When will American sports teams stop using Indians as mascots?
Remember when Greg Brady and his Westdale High School chums stole Coolidge High’s mascot -- a live goat named Raquel -- before the big game? Just think how awkward that Brady Bunch episode would have been if Coolidge’s mascot had been a loin cloth-clad Native American warrior. It would have been undeniably tacky if the Coolidge Indian had been stowed away in the Bradys’ attic until Greg finally fessed up to mom and dad. Thankfully, the show’s writers had enough of a sense of propriety to go with a goat instead of writing a script in which an Indian had to sneak downstairs in the middle of the night for a peanut butter and jelly sandwich, only to scare the bejesus out of Alice as she prepared her own midnight snack wearing a robe and curlers.
It was 1973 when The Brady Bunch writers (inadvertently, most likely) demonstrated such sensitivity; 33 years later mascots remain a touchy subject in the real world. On October 6, 2006, the University of North Dakota went to federal court to challenge the NCAA’s decision to require UND and two other schools to abandon their use of American Indian names and mascots or forfeit the right to host NCAA championship events -- in UND’s case, hockey. The University of Illinois Fighting Illini can no longer have Chief Illiniwek, the University of North Dakota Fighting Sioux its Sioux Crew, and Indiana University of Pennsylvania will have to get rid of its highly imaginative name: the Indians. The Bradley Braves earned a reprieve, but are on a five-year watch list. It started last July when the NCAA took action to eventually ban the use of Native American mascots for NCAA teams, with a few exceptions given out to schools that can demonstrate specific historical ties between their teams’ names and particular American Indian groups.

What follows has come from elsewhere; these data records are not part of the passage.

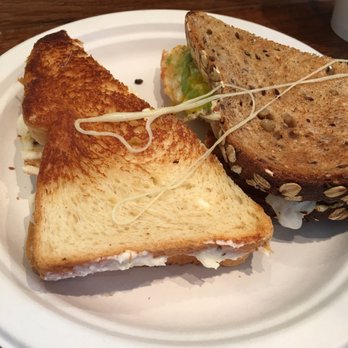 This screenshot has height=348, width=348. Find the location of `plate`. plate is located at coordinates (292, 285). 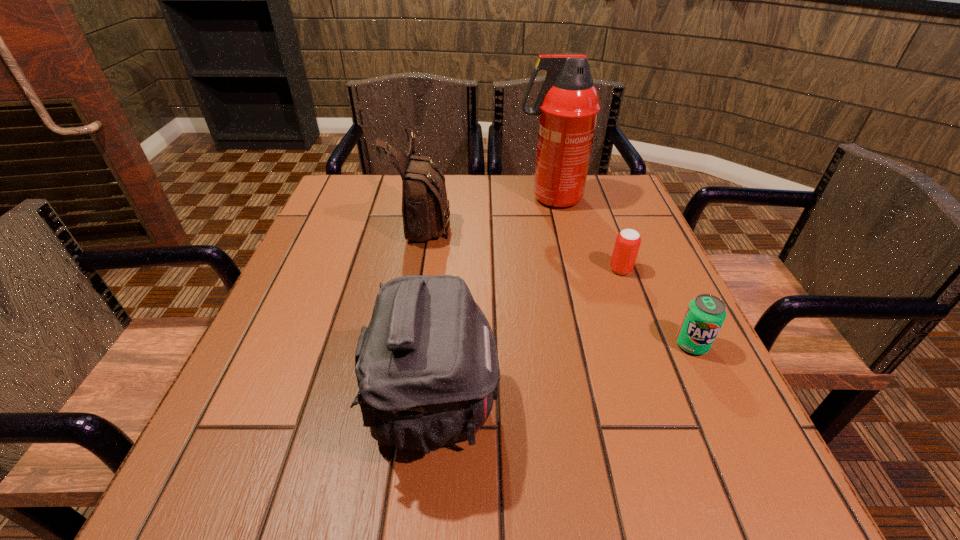 This screenshot has width=960, height=540. In order to click on vacant region located 0.200m on the front-facing side of the farther shoulder bag in this screenshot , I will do `click(531, 221)`.

Identify the location of free space located on the open flap of the nearer shoulder bag. (537, 407).

In order to click on free space located on the front-facing side of the rightmost object in this screenshot , I will do pos(743,454).

Locate an element on the screen. vacant region located 0.360m on the front of the third nearest object is located at coordinates (681, 429).

At what (x,y) coordinates should I click in order to perform the action: click on fire extinguisher located at the far edge. Please return your answer as a coordinate pair (x, y). This screenshot has width=960, height=540. Looking at the image, I should click on tap(568, 104).

This screenshot has width=960, height=540. I want to click on shoulder bag that is at the far edge, so click(x=425, y=207).

This screenshot has height=540, width=960. In order to click on object situated at the near edge in this screenshot , I will do `click(427, 368)`.

What are the coordinates of `fire extinguisher positioned at the right edge` in the screenshot? It's located at (568, 104).

Where is `pop soda that is at the right edge`? pop soda that is at the right edge is located at coordinates (704, 317).

You are a GUI agent. You are given a task and a screenshot of the screen. Output one action in this format:
    pyautogui.click(x=<x>, y=<y>)
    Task: Click on the beer can that is at the right edge
    The image size is (960, 540).
    Given the screenshot: What is the action you would take?
    pyautogui.click(x=628, y=241) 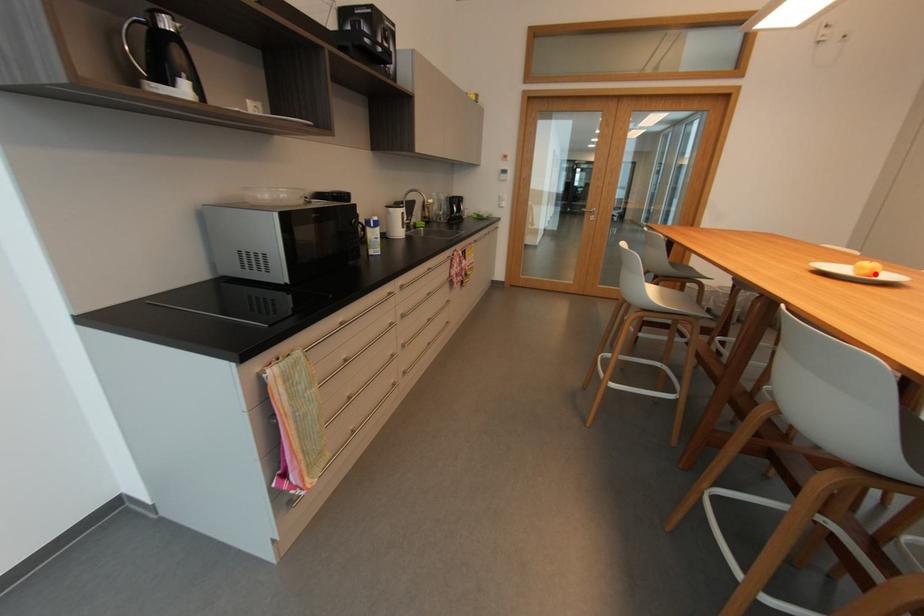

Perhaps the issue seems outdated, a relic of the politically correct 1990s and indicative of a so-called culture of grievance. But what could be more of a whiny, petty grievance than complaining upon being asked to change the mascot of your university’s athletic program? What could be less gracious than throwing a tantrum in order to insist on being able to perpetually stereotype your fellow Americans? No one has asked these schools to repent for the sins of manifest destiny. But common decency demands a better rationale for Indian mascots other than “it’s always been that way.”
Maybe the issue has been made too complicated over the years. So rather than tackling this problem as a referendum on American history or an exposition of identity politics, perhaps it should be treated as a straightforward Emily Post-ian case of manners and deportment. Let’s just say that in 2006, it should be abundantly clear that naming a collegiate varsity sports team after a race or ethnic group is just too huge of a social faux pas to continue to let it slide.
At a bare minimum, anyone brought up with a modicum of home training would have to admit that naming your school’s team after the disenfranchised members of your own society is, at best, quite gauche. There are any number of catchy names, from the historically significant North Carolina Tar Heels to the stately, standard animal motif of the California Golden Bears. Not aggressive enough? How about the Michigan Wolverines? All of these names manage to convey something about the spirit of these respective universities without drawing unseemly attention to the fact that campuses now exist where long ago the indigenous people of the continent were once sovereign.
Even racists would think twice before using terms like spic or wop in polite company. But the imagery of bare-chested, war whooping, arrow slinging Injuns still pervades on college campuses, and hardly anyone gives it a second thought. Maybe if more of us actually were acquainted with American Indians (a real one, not someone whose great-great grandmother might have been part Cherokee) we’d feel a bit worse about it. But usually, out of sight means out of mind until game day, when the tomahawk chops and face paint come out.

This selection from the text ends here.